- _Task directions_
Without the pictures, copy the entries below word for word.

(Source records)
/---
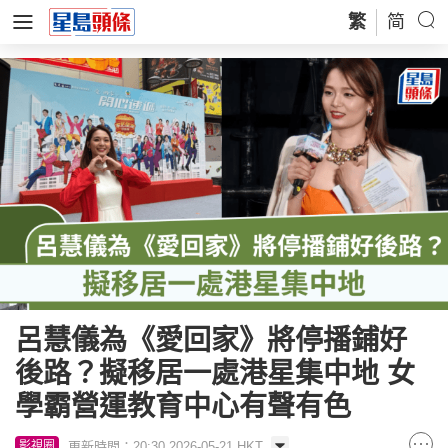
繁
简
呂慧儀為《愛回家》將停播鋪好
後路？擬移居一處港星集中地 女
學霸營運教育中心有聲有色
更新時間：20:30 2026-05-21 HKT
影視圈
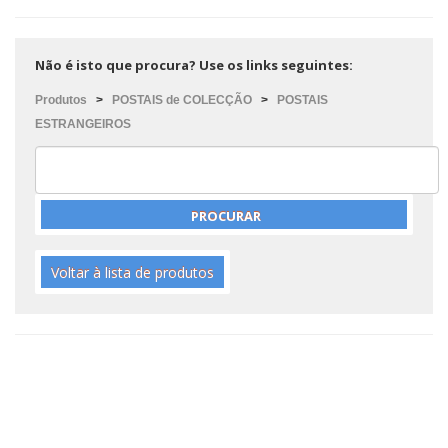
Não é isto que procura? Use os links seguintes:
Produtos
>
POSTAIS de COLECÇÃO
>
POSTAIS
ESTRANGEIROS
Voltar à lista de produtos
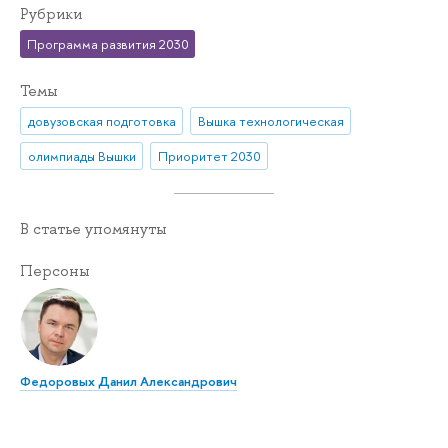
Рубрики
Программа развития 2030
Темы
довузовская подготовка
Вышка технологическая
олимпиады Вышки
Приоритет 2030
В статье упомянуты
Персоны
Федоровых Данил Александрович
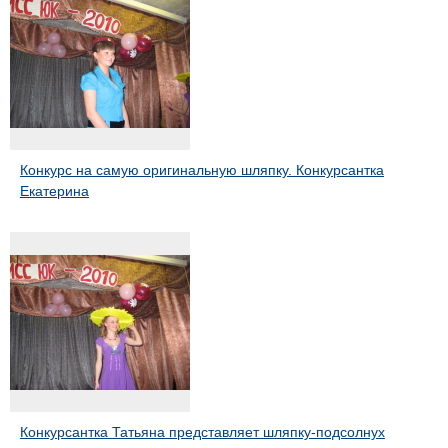
Конкурс на самую оригинальную шляпку. Конкурсантка
Екатерина
Конкурсантка Татьяна представляет шляпку-подсолнух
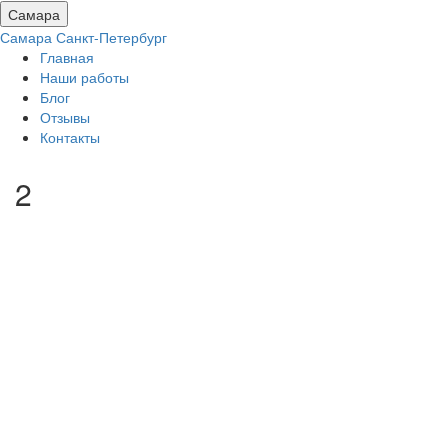
Самара
Самара
Санкт-Петербург
Главная
Наши работы
Блог
Отзывы
Контакты
2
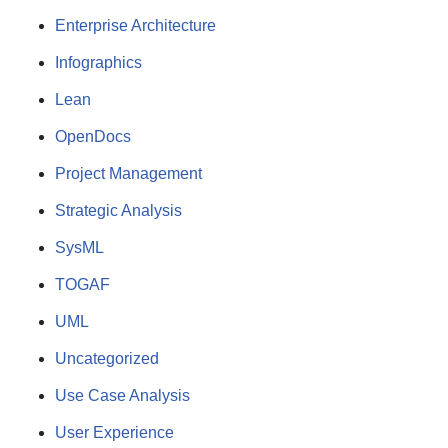
Enterprise Architecture
Infographics
Lean
OpenDocs
Project Management
Strategic Analysis
SysML
TOGAF
UML
Uncategorized
Use Case Analysis
User Experience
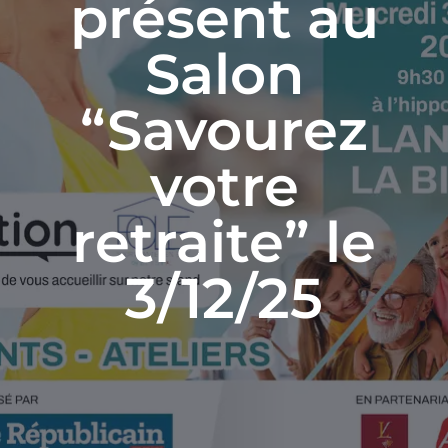
présent au
Actualités
Salon
Contact
“Savourez
votre
retraite” le
3/12/25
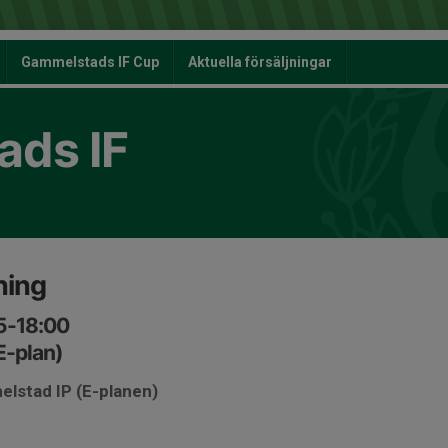
Gammelstads IF Cup
Aktuella försäljningar
ds IF
ning
45-18:00
E-plan)
elstad IP (E-planen)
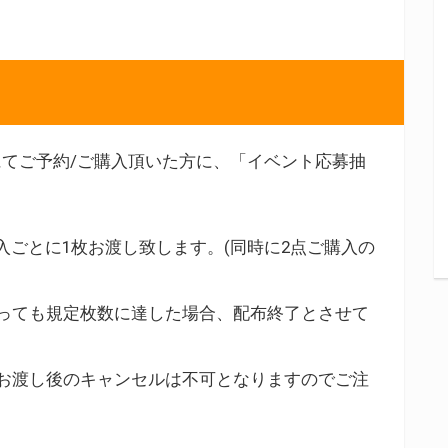
てご予約/ご購入頂いた方に、「イベント応募抽
入ごとに1枚お渡し致します。(同時に2点ご購入の
っても規定枚数に達した場合、配布終了とさせて
お渡し後のキャンセルは不可となりますのでご注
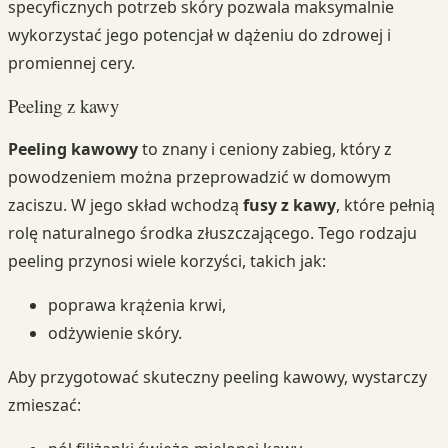
specyficznych potrzeb skóry pozwala maksymalnie
wykorzystać jego potencjał w dążeniu do zdrowej i
promiennej cery.
Peeling z kawy
Peeling kawowy
to znany i ceniony zabieg, który z
powodzeniem można przeprowadzić w domowym
zaciszu. W jego skład wchodzą
fusy z kawy
, które pełnią
rolę naturalnego środka złuszczającego. Tego rodzaju
peeling przynosi wiele korzyści, takich jak:
poprawa krążenia krwi,
odżywienie skóry.
Aby przygotować skuteczny peeling kawowy, wystarczy
zmieszać:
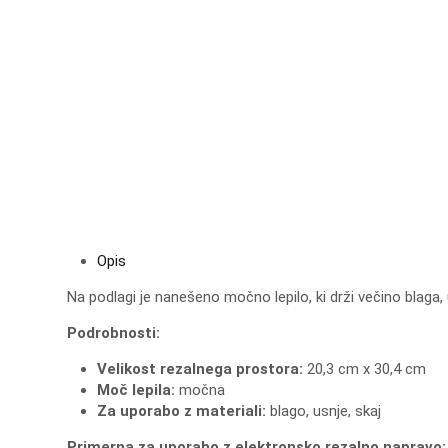
Opis
Na podlagi je nanešeno močno lepilo, ki drži večino blaga
Podrobnosti:
Velikost rezalnega prostora:
20,3 cm x 30,4 cm
Moč lepila:
močna
Za uporabo z materiali:
blago, usnje, skaj
Primerna za uporabo z elektronsko rezalno napravo:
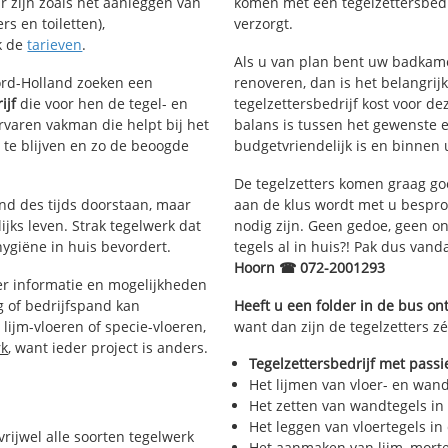
ar zijn zoals het aanleggen van
komen met een tegelzettersbedri
s en toiletten),
verzorgt.
k de
tarieven
.
Als u van plan bent uw badkamer
oord-Holland zoeken een
renoveren, dan is het belangrij
ijf
die voor hen de tegel- en
tegelzettersbedrijf kost voor de
aren vakman die helpt bij het
balans is tussen het gewenste e
te blijven en zo de beoogde
budgetvriendelijk is en binnen 
De tegelzetters komen graag go
and des tijds doorstaan, maar
aan de klus wordt met u bespr
ijks leven. Strak tegelwerk dat
nodig zijn. Geen gedoe, geen onn
hygiëne in huis bevordert.
tegels al in huis?! Pak dus van
Hoorn ☎ 072-2001293
r informatie en mogelijkheden
g of bedrijfspand kan
Heeft u een folder in de bus o
lijm-vloeren of specie-vloeren,
want dan zijn de tegelzetters z
rk
, want ieder project is anders.
Tegelzettersbedrijf met passi
Het lijmen van vloer- en wan
Het zetten van wandtegels in
Het leggen van vloertegels in
vrijwel alle soorten tegelwerk
Het aanmaken van lijm, morte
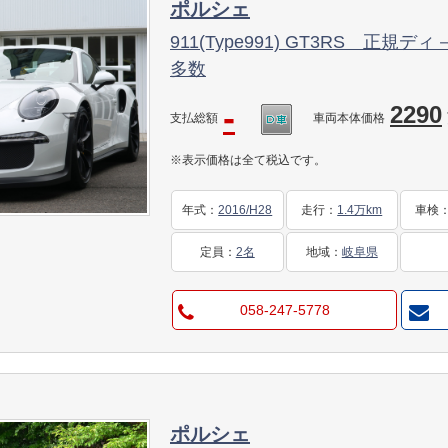
ポルシェ
911(Type991) GT3RS 正
多数
-
2290
支払総額
車両本体価格
※表示価格は全て税込です。
年式
：
2016/H28
走行
：
1.4万km
車検
定員
：
2名
地域
：
岐阜県
058-247-5778
ポルシェ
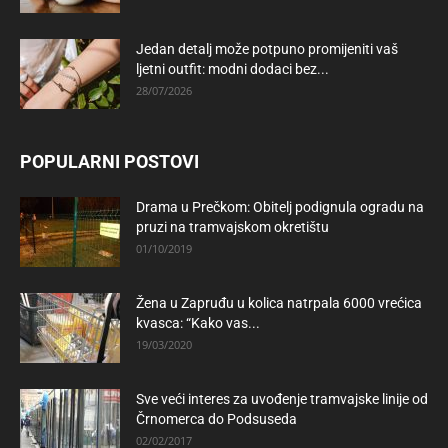
Jedan detalj može potpuno promijeniti vaš
ljetni outfit: modni dodaci bez...
28/07/2026
POPULARNI POSTOVI
Drama u Prečkom: Obitelj podignula ogradu na
pruzi na tramvajskom okretištu
01/10/2019
Žena u Zapruđu u kolica natrpala 6000 vrećica
kvasca: “Kako vas...
19/03/2020
Sve veći interes za uvođenje tramvajske linije od
Črnomerca do Podsuseda
02/02/2017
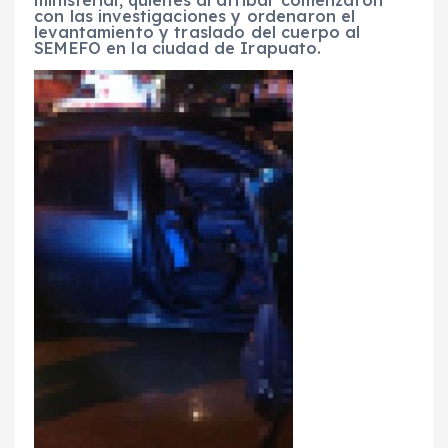
ministerial, quienes al arribar comenzaron
con las investigaciones y ordenaron el
levantamiento y traslado del cuerpo al
SEMEFO en la ciudad de Irapuato.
\---
- _Answer space_
繁
简
呂慧儀為《愛回家》將停播鋪好
後路？擬移居一處港星集中地 女
學霸營運教育中心有聲有色
更新時間：20:30 2026-05-21 HKT
影視圈
Não é isto que procura? Use os links seguintes:
Produtos
>
POSTAIS de COLECÇÃO
>
POSTAIS
ESTRANGEIROS
Voltar à lista de produtos
Рубрики
Программа развития 2030
Темы
довузовская подготовка
Вышка технологическая
олимпиады Вышки
Приоритет 2030
В статье упомянуты
Персоны
Федоровых Данил Александрович
Конкурс на самую оригинальную шляпку. Конкурсантка
Екатерина
Конкурсантка Татьяна представляет шляпку-подсолнух
Самара
Самара
Санкт-Петербург
Главная
Наши работы
Блог
Отзывы
Контакты
2
Enterprise Architecture
Infographics
Lean
OpenDocs
Project Management
Strategic Analysis
SysML
TOGAF
UML
Uncategorized
Use Case Analysis
User Experience
présent au
Actualités
Salon
Contact
“Savourez
votre
retraite” le
3/12/25
Gammelstads IF Cup
Aktuella försäljningar
ds IF
ning
45-18:00
E-plan)
elstad IP (E-planen)
てご予約/ご購入頂いた方に、「イベント応募抽
入ごとに1枚お渡し致します。(同時に2点ご購入の
っても規定枚数に達した場合、配布終了とさせて
お渡し後のキャンセルは不可となりますのでご注
specyficznych potrzeb skóry pozwala maksymalnie
wykorzystać jego potencjał w dążeniu do zdrowej i
promiennej cery.
Peeling z kawy
Peeling kawowy
to znany i ceniony zabieg, który z
powodzeniem można przeprowadzić w domowym
zaciszu. W jego skład wchodzą
fusy z kawy
, które pełnią
rolę naturalnego środka złuszczającego. Tego rodzaju
peeling przynosi wiele korzyści, takich jak:
poprawa krążenia krwi,
odżywienie skóry.
Aby przygotować skuteczny peeling kawowy, wystarczy
zmieszać:
Opis
Na podlagi je nanešeno močno lepilo, ki drži večino blaga
Podrobnosti:
Velikost rezalnega prostora:
20,3 cm x 30,4 cm
Moč lepila:
močna
Za uporabo z materiali:
blago, usnje, skaj
Primerna za uporabo z elektronsko rezalno napravo:
ar zijn zoals het aanleggen van
komen met een tegelzettersbedri
s en toiletten),
verzorgt.
k de
tarieven
.
Als u van plan bent uw badkamer
oord-Holland zoeken een
renoveren, dan is het belangrij
ijf
die voor hen de tegel- en
tegelzettersbedrijf kost voor de
aren vakman die helpt bij het
balans is tussen het gewenste e
te blijven en zo de beoogde
budgetvriendelijk is en binnen 
De tegelzetters komen graag go
and des tijds doorstaan, maar
aan de klus wordt met u bespr
ijks leven. Strak tegelwerk dat
nodig zijn. Geen gedoe, geen onn
hygiëne in huis bevordert.
tegels al in huis?! Pak dus van
Hoorn ☎ 072-2001293
r informatie en mogelijkheden
g of bedrijfspand kan
Heeft u een folder in de bus o
lijm-vloeren of specie-vloeren,
want dan zijn de tegelzetters z
rk
, want ieder project is anders.
Tegelzettersbedrijf met passi
Het lijmen van vloer- en wan
Het zetten van wandtegels in
Het leggen van vloertegels in
vrijwel alle soorten tegelwerk
Het aanmaken van lijm, morte
ポルシェ
911(Type991) GT3RS 正
多数
-
2290
支払総額
車両本体価格
※表示価格は全て税込です。
年式
：
2016/H28
走行
：
1.4万km
車検
定員
：
2名
地域
：
岐阜県
058-247-5778
ポルシェ
Jedan detalj može potpuno promijeniti vaš
ljetni outfit: modni dodaci bez...
28/07/2026
POPULARNI POSTOVI
Drama u Prečkom: Obitelj podignula ogradu na
pruzi na tramvajskom okretištu
01/10/2019
Žena u Zapruđu u kolica natrpala 6000 vrećica
kvasca: “Kako vas...
19/03/2020
Sve veći interes za uvođenje tramvajske linije od
Črnomerca do Podsuseda
02/02/2017
ministerial, quienes al arribar comenzaron
con las investigaciones y ordenaron el
levantamiento y traslado del cuerpo al
SEMEFO en la ciudad de Irapuato.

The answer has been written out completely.